▶ SUPPLIED RECORDS
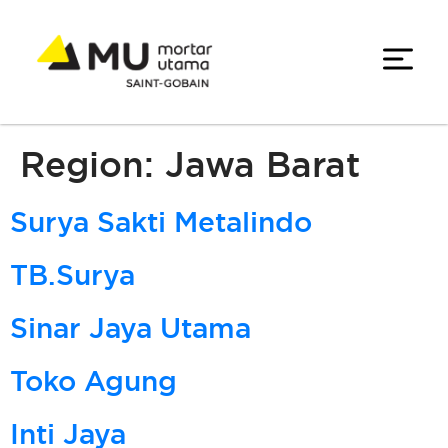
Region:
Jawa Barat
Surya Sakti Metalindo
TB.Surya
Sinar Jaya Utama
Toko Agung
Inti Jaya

...

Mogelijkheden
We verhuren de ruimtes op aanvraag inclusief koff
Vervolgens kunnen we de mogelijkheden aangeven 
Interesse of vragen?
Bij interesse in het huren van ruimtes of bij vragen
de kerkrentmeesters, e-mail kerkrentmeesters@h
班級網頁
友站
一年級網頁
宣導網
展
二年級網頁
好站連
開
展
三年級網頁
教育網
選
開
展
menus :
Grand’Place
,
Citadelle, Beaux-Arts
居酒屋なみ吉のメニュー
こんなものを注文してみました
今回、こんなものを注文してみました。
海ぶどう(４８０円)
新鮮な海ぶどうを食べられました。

* * *

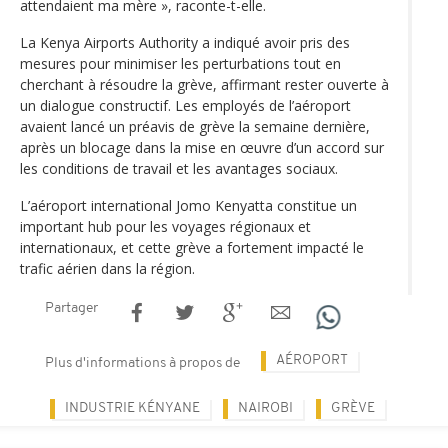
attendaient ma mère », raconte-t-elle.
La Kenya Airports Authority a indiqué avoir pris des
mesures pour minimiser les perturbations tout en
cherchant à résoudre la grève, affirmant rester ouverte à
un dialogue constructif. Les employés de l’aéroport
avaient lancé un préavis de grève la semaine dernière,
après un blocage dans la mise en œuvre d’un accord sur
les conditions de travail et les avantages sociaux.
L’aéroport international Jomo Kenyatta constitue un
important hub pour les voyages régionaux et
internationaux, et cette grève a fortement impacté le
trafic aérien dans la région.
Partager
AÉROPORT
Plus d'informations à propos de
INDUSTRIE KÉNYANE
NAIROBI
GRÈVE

▶ WORK ORDER
In the listing above, the lines from the one containing "de kerkrentmeesters, e-mail" through the one containing "新鮮な海ぶどうを食べられました。" must be set down exactly, with no other lines.

▶ OUTPUT FOR THIS EXERCISE
de kerkrentmeesters, e-mail kerkrentmeesters@h
班級網頁
友站
一年級網頁
宣導網
展
二年級網頁
好站連
開
展
三年級網頁
教育網
選
開
展
menus :
Grand’Place
,
Citadelle, Beaux-Arts
居酒屋なみ吉のメニュー
こんなものを注文してみました
今回、こんなものを注文してみました。
海ぶどう(４８０円)
新鮮な海ぶどうを食べられました。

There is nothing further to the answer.